> **Directions**
This exercise calls for a copy of every line in the listing below that carries the word "jeux".

#### Records supplied ####

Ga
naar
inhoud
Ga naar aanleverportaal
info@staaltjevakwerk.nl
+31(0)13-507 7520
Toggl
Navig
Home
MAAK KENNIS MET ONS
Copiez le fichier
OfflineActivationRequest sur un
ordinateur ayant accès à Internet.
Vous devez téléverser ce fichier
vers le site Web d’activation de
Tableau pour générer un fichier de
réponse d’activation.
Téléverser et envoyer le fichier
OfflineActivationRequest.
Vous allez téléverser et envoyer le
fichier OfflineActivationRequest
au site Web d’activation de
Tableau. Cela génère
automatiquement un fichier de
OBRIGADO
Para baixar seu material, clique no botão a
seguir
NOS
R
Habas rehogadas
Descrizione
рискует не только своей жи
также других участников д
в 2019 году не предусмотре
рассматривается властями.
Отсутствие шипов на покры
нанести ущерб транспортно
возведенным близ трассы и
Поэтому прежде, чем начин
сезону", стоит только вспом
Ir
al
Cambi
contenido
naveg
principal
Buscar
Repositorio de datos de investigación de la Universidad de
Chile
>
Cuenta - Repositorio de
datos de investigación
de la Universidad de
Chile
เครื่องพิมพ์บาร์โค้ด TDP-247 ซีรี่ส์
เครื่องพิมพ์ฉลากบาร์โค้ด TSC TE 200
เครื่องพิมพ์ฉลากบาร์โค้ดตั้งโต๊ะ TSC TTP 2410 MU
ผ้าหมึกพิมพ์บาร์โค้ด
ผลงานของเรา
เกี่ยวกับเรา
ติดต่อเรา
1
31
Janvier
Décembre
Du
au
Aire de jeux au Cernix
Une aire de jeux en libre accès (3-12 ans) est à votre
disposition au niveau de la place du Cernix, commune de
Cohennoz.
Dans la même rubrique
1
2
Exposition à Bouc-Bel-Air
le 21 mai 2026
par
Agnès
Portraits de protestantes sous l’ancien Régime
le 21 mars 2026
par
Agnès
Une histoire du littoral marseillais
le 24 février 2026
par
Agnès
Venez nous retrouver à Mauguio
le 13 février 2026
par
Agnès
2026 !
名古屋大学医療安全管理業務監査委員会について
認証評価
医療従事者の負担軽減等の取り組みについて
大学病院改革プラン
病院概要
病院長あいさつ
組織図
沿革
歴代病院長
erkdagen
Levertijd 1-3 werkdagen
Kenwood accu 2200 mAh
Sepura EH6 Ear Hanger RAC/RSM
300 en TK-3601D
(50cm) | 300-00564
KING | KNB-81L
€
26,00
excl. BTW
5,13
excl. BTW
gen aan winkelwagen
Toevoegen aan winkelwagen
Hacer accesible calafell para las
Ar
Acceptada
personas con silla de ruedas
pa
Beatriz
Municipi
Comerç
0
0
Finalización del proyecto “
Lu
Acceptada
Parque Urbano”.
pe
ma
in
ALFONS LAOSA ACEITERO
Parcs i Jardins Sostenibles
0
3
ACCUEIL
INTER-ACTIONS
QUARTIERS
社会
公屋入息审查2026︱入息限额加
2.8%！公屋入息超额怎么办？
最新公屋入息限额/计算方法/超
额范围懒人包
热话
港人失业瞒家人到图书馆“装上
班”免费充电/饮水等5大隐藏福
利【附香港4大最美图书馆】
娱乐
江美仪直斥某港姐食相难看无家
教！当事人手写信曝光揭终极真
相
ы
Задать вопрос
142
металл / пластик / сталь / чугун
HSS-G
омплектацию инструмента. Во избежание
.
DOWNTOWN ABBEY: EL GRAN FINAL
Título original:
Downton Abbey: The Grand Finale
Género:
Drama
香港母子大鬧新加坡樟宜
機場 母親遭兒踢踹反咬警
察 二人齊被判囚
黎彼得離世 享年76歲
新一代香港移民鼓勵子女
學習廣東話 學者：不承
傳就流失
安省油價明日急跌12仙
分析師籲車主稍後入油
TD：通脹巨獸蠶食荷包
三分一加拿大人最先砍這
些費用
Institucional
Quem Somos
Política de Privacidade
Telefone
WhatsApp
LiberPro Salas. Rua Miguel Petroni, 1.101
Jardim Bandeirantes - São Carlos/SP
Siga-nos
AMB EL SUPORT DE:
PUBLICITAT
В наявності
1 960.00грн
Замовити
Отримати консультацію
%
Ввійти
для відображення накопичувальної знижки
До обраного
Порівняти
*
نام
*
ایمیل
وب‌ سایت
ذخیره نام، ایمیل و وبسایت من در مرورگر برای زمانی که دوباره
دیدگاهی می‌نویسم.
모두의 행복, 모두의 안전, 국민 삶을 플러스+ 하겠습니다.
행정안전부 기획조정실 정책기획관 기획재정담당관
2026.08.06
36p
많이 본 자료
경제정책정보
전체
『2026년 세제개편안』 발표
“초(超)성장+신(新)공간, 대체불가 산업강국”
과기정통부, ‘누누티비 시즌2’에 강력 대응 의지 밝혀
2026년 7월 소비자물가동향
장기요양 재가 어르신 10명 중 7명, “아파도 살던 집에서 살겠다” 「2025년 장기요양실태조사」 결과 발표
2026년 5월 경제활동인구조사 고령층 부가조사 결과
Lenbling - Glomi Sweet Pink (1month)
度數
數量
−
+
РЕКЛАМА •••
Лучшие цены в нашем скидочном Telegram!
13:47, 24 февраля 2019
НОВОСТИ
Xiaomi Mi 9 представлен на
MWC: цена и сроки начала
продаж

####

> **Solution to this exercise**
Aire de jeux au Cernix
Une aire de jeux en libre accès (3-12 ans) est à votre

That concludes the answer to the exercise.